Sunday, October 27, 2002

The instant-runoff bandwagon gains another passenger. Nice to see Globe columnist Eileen McNamara jump on the bandwagon today in writing that the instant runoff would make it oh-so-much-easier for liberals to choose between Democrat Shannon O'Brien and the Green Party's Jill Stein. (Click here, here, and here for my past bleatings on the issue.) Give Eileen a comfy seat -- there's plenty of room up here!

Here's how the instant runoff would work in the Massachusetts gubernatorial race. There are five candidates on the ballot. You would rank them in order of preference, one through five. Or you could cast a vote just for the one candidate you like. Or you could choose a first and a second, and leave it at that. The likely result in Massachusetts is that a lot of liberals would vote for Stein first and O'Brien second. A few anti-tax, pro-gun extremists on the Republican side might vote for Libertarian Carla Howell first and Republican Mitt Romney second. (Sorry, Barbara Johnson, but I cannot envision any scenario under which the instant runoff would help you.)

What's great about the instant runoff is that you could give your first vote to the candidate you really want and the second to the candidate you could live with. As it stands now, of course, every vote for Stein is essentially a vote for Romney. With the instant runoff, if Stein didn't actually win, her votes would go to whoever her supporters had designated as their second choice. In most cases, presumably, that would be O'Brien. And if it turned out that O'Brien's margin of victory had come from Stein supporters, then O'Brien would have a powerful incentive to tend to her liberal wing as governor.

It's easy to imagine how two recent presidential races would have turned out differently if the instant runoff had been in effect. In 2000, many of Ralph Nader's supporters would almost certainly have designed Al Gore as their second choice, ensuring Gore's victory. And just to show that this doesn't always go one way (that is, to the left), in 1992, I'll bet that a majority of Ross Perot voters would have marked George Bush the Elder as their number two, thus depriving us of a Bill Clinton presidency for another four years (at least).

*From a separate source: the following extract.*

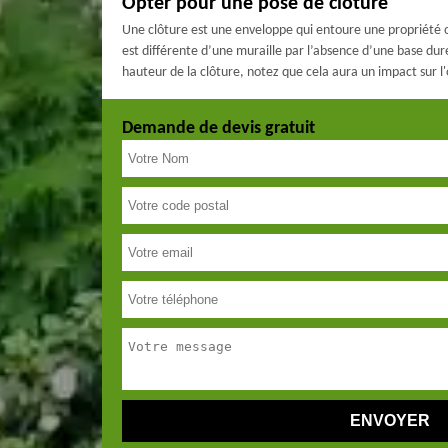
Opter pour une pose de clôture
Une clôture est une enveloppe qui entoure une propriété ou u
est différente d’une muraille par l’absence d’une base dure
hauteur de la clôture, notez que cela aura un impact sur l'
Demande de devis gratuit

Of course, there are unintended consequences to everything, and it's easy to think of a big one if the instant runoff were to become a reality. There's something about the winner-take-all system that forces voters to think like adults -- to put some real effort into deciding not just who they find the most likable or ideologically compatible, but who is actually the most capable of doing the job. I can foresee ways in which the instant runoff would trivialize voting, in which people would designate a fringe or protest candidate as number one and a more serious candidate as number two. Too much of this behavior and the fringe candidate might actually win. Again, consider Stein and O'Brien. If you think Stein would actually be a better governor than O'Brien, well then by all means you should vote for Stein. But if you really think O'Brien would make a more able, competent governor, then it would be frivolous to vote for Stein as your first choice and O'Brien as your second for the sole purpose of sending a message to O'Brien.

Give the instant runoff a try. But let's not assume it's going to be the answer to all of our problems.